Pope Francis left Washington, D.C. yesterday to make his way toward New York to address the United Nations, and instead of leaving it in disrepair, the place was calm and things went smoothly — especially regarding traffic and security.
Here’s a quick look at how things went in Washington, D.C. And hopefully we can take a cue:
Washington residents were practically singing praises of the Pope, asking if he can just move to D.C. so its notoriously snarled system can get a break from being beaten down by heavy car traffic on a daily basis.
Despite predictions that the Papal visit would bring “a traffic blizzard” to all three cities the Pontiff was scheduled to visit, no traffic apocalypse ever materialized in D.C. like onlookers thought it would. On both Wednesday and Thursday, The Washington Post‘s traffic blog reported that traffic in and around the city was “quiet, easy and light” — three words rarely used to describe D.C. traffic.
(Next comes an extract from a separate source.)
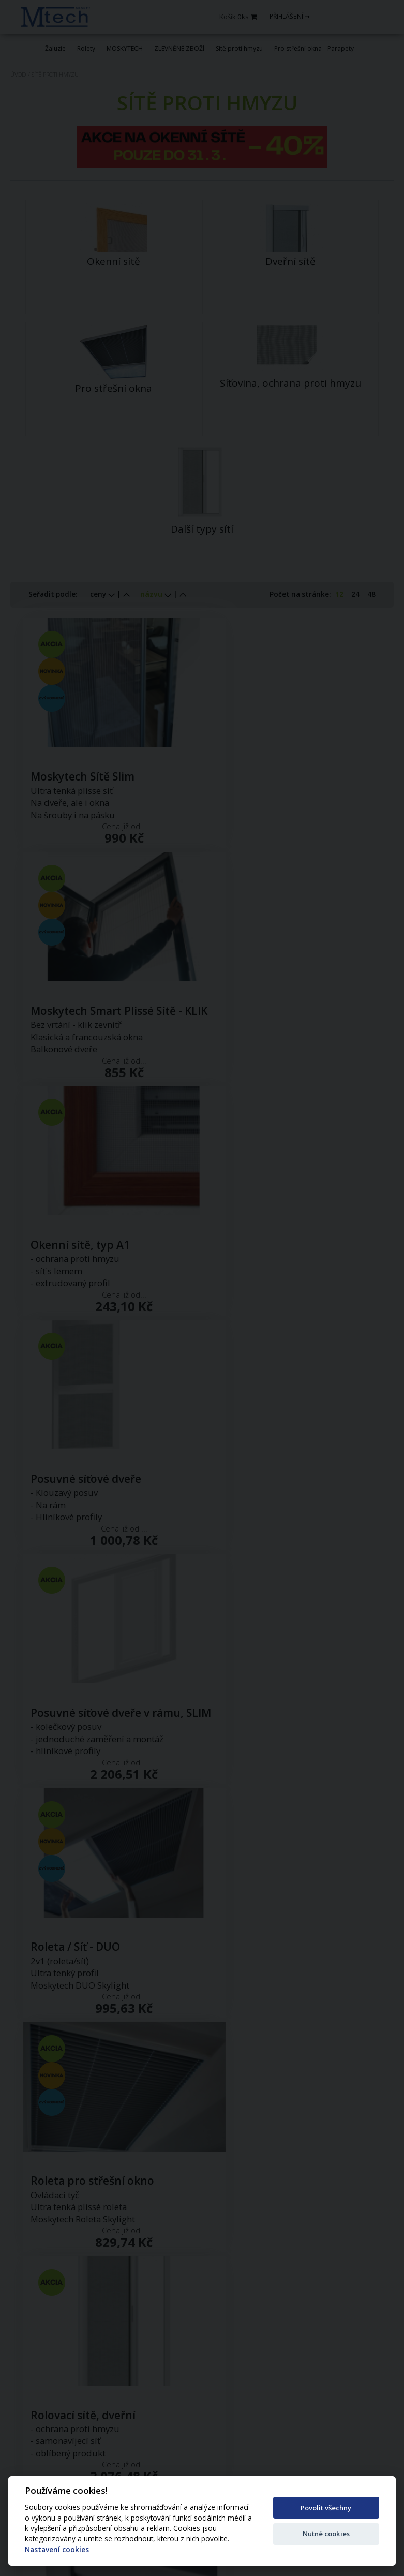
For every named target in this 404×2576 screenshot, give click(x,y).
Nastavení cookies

The Post also created this video where they talked to D.C. residents — some of whom allotted two hours to get to work. They were, of course, quite early.
If there was anything that was easier than driving around the city during the Papal visit, it was probably using the city’s Metro transit system.
The Metrorail transit system told Politico that ridership on the first day of the Papal visit actually went down compared to normal — it logged about 220,500 travelers by midday, 26 percent under the prior week. Officials told Politico that it seems D.C. residents heeded the calls of the federal government which asked people to telecommute if at all possible during the days the Pontiff would be in town.
The only person who was able to get past Papal security in D.C. was a 5-year-old who Pope Francis went on to kiss on the head. So, take from that what you wish.
According to the Associated Press, tickets were required in D.C. for most of Pope Francis’ popemobile processions, and those were granted one through a lottery system that went through local churches still went through extensive screening like metal detectors before they could get anywhere near the areas where the Pope would be.
So: One down, two to go. Your game, Big Apple.